(MATERIAL SHOWN Opens)

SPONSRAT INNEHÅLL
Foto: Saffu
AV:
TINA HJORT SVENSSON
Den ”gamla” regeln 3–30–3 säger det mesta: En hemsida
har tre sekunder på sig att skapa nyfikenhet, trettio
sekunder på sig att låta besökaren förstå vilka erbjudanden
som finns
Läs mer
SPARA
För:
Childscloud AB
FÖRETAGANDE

(MATERIAL SHOWN Closes)
(MATERIAL SHOWN Opens)

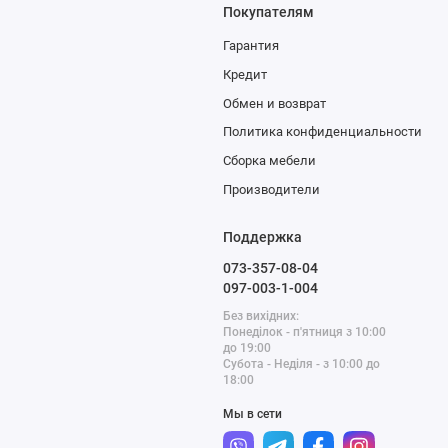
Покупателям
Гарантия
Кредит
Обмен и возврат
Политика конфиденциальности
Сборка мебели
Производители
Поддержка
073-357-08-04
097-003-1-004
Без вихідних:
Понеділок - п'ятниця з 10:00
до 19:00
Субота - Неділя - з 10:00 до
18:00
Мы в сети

(MATERIAL SHOWN Closes)

▸ **EXERCISE DESCRIPTION**: Within the listing above, give again exactly every line from the line with "SPONSRAT INNEHÅLL" through the line with "FÖRETAGANDE", both included, and no other line.

▸ **OUTPUT FOR THIS TASK**:
SPONSRAT INNEHÅLL
Foto: Saffu
AV:
TINA HJORT SVENSSON
Den ”gamla” regeln 3–30–3 säger det mesta: En hemsida
har tre sekunder på sig att skapa nyfikenhet, trettio
sekunder på sig att låta besökaren förstå vilka erbjudanden
som finns
Läs mer
SPARA
För:
Childscloud AB
FÖRETAGANDE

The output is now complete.